I get asked that a lot.
Well, it seems to be a whole lot of things.
I first approached this writing thing with an abundance of enthusiasm. I wasn’t worried about publishing at first, I was thrilled with creating. And I went after it with the same determination as Toddler did when she took her first steps. I didn’t care about ‘getting there” I only cared about one step at a time.
- Step One: Decide to take a creative writing class.
- Step Two: Write, write write and write some more.
- Step Three: Connect with other writers, like-minded people who get it. Unfortunately, some of these people still don’t get ME, but that’s okay, I don’t get them either. The ones who are okay with that stuck, the others fell through the strainer and down the drain.
- Step Four: Write. Write…
- Step Five: Learn more about the RULES of writing, and of submitting after writing.
- Step Six: Prepare proposals, send your baby out into the world.
- Step Seven: Write…
- Step Eight: REJECTION! Cry, bawl, whine, complain.
- Step Nine: Write…
- Step Ten: Send out, REQUEST FOR FULL! I’M RUNNING NOW! After two years on Editor-who-shall-remain-nameless’s desk, she hasn’t responded in any way whatsoever, even to my follow up calls, and I’ve decided that qualifies as a rejection. STUMBLE!
- Step Eleven: Kinda write…
- Step Twelve: Get mad at Mr. Man, write a story in one afternoon and send it to True Love Magazine. IT SELLS! I’m running again. Sold another. Cool!
- Step Thirteen: Send more proposals out, get more rejections.
You can see where I’m going with this.

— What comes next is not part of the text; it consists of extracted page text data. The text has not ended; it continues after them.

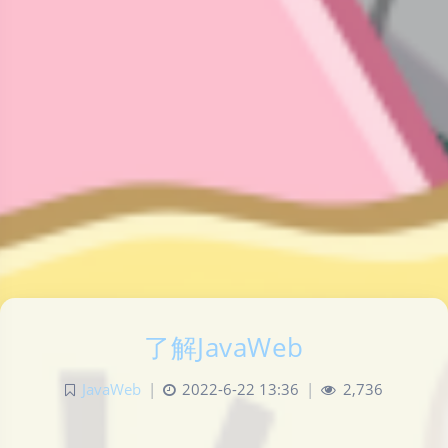
了解JavaWeb
JavaWeb
|
2022-6-22 13:36
|
2,736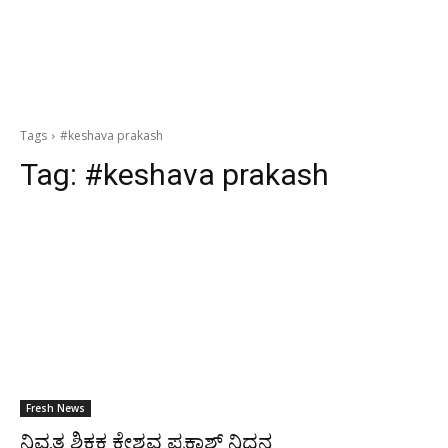
Tags
#keshava prakash
Tag:
#keshava prakash
Fresh News
ನಿವೃತ್ತ ಶಿಕ್ಷಕ ಕೇಶವ ಪ್ರಕಾಶ್ ನಿಧನ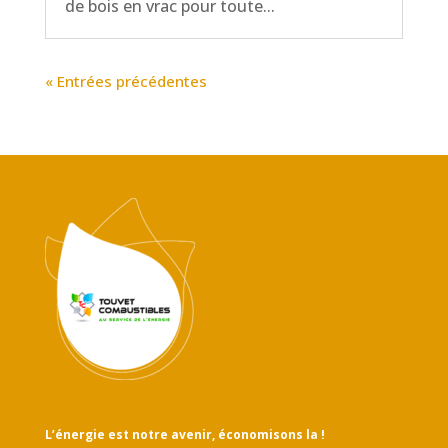
de bois en vrac pour toute...
« Entrées précédentes
L’énergie est notre avenir, économisons la !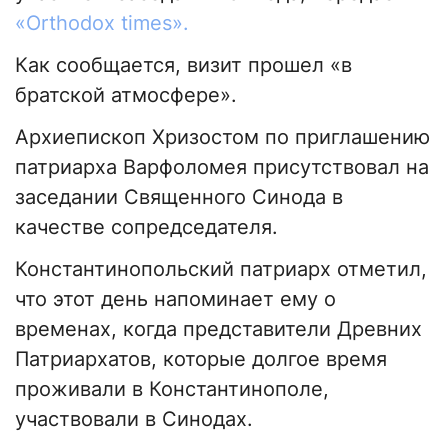
«Orthodox times».
Как сообщается, визит прошел «в
братской атмосфере».
Архиепископ Хризостом по приглашению
патриарха Варфоломея присутствовал на
заседании Священного Синода в
качестве сопредседателя.
Константинопольский патриарх отметил,
что этот день напоминает ему о
временах, когда представители Древних
Патриархатов, которые долгое время
проживали в Константинополе,
участвовали в Синодах.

The writing gets lost in my funk over hitting my head against a brick wall time after time.
Lately, I’ve been feeling a pull back to my fiction, and that’s nice. I tell myself to just recapture the magic of storytelling, the publishing is incidental at this point. Then, it’s been so long since I’ve been to it, I freeze. I go to critique group, and see how good everyone is, and think, I can’t bring my stuff to read! It’s crap! Then I glimpse at the enthusiasm they have, espacially Baby Diva, and I want it back, the enthusiasm. The yearning to create. I want it back.
What I’m desperate to do is to unshackle myself from these excuses and laziness and just DO IT and quit WHINING about it.
Write for the joy of writing, and quit worrying about approval. Because for me,I think, it all boils down to my desperate, sickening need for approval, rather than selling, per se.
Oh, look, at least I have the neuroses to be a writer. Maybe I’m on the right track after all.